Records from a data source:

■ ■ ■ ■

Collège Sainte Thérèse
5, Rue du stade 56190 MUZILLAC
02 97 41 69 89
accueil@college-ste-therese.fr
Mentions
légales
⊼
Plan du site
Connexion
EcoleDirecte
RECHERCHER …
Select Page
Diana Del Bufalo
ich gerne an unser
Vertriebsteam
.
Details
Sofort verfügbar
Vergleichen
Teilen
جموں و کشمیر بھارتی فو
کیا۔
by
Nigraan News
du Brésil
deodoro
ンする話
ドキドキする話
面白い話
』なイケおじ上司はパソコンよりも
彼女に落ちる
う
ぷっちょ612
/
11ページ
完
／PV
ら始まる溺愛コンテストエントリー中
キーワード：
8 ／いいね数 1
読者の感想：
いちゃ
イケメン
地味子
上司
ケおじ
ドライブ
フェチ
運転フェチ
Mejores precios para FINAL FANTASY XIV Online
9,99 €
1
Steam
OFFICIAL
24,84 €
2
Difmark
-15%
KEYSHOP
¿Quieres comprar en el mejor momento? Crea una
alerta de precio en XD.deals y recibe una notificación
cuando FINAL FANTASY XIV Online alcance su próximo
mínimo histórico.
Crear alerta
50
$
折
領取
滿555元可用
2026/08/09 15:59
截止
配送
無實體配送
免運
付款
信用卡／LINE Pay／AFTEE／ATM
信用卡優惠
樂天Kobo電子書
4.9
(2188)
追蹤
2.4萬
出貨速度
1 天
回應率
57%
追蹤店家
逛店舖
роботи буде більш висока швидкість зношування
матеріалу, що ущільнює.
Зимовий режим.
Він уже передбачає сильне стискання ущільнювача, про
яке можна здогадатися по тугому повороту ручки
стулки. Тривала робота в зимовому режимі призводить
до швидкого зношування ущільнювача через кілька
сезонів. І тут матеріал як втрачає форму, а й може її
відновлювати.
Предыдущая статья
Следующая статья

■ ■ ■ ■

* EXERCISE PROMPT *
Down to the last line, copy the entries above exactly.

* YOUR SOLUTION *
Collège Sainte Thérèse
5, Rue du stade 56190 MUZILLAC
02 97 41 69 89
accueil@college-ste-therese.fr
Mentions
légales
⊼
Plan du site
Connexion
EcoleDirecte
RECHERCHER …
Select Page
Diana Del Bufalo
ich gerne an unser
Vertriebsteam
.
Details
Sofort verfügbar
Vergleichen
Teilen
جموں و کشمیر بھارتی فو
کیا۔
by
Nigraan News
du Brésil
deodoro
ンする話
ドキドキする話
面白い話
』なイケおじ上司はパソコンよりも
彼女に落ちる
う
ぷっちょ612
/
11ページ
完
／PV
ら始まる溺愛コンテストエントリー中
キーワード：
8 ／いいね数 1
読者の感想：
いちゃ
イケメン
地味子
上司
ケおじ
ドライブ
フェチ
運転フェチ
Mejores precios para FINAL FANTASY XIV Online
9,99 €
1
Steam
OFFICIAL
24,84 €
2
Difmark
-15%
KEYSHOP
¿Quieres comprar en el mejor momento? Crea una
alerta de precio en XD.deals y recibe una notificación
cuando FINAL FANTASY XIV Online alcance su próximo
mínimo histórico.
Crear alerta
50
$
折
領取
滿555元可用
2026/08/09 15:59
截止
配送
無實體配送
免運
付款
信用卡／LINE Pay／AFTEE／ATM
信用卡優惠
樂天Kobo電子書
4.9
(2188)
追蹤
2.4萬
出貨速度
1 天
回應率
57%
追蹤店家
逛店舖
роботи буде більш висока швидкість зношування
матеріалу, що ущільнює.
Зимовий режим.
Він уже передбачає сильне стискання ущільнювача, про
яке можна здогадатися по тугому повороту ручки
стулки. Тривала робота в зимовому режимі призводить
до швидкого зношування ущільнювача через кілька
сезонів. І тут матеріал як втрачає форму, а й може її
відновлювати.
Предыдущая статья
Следующая статья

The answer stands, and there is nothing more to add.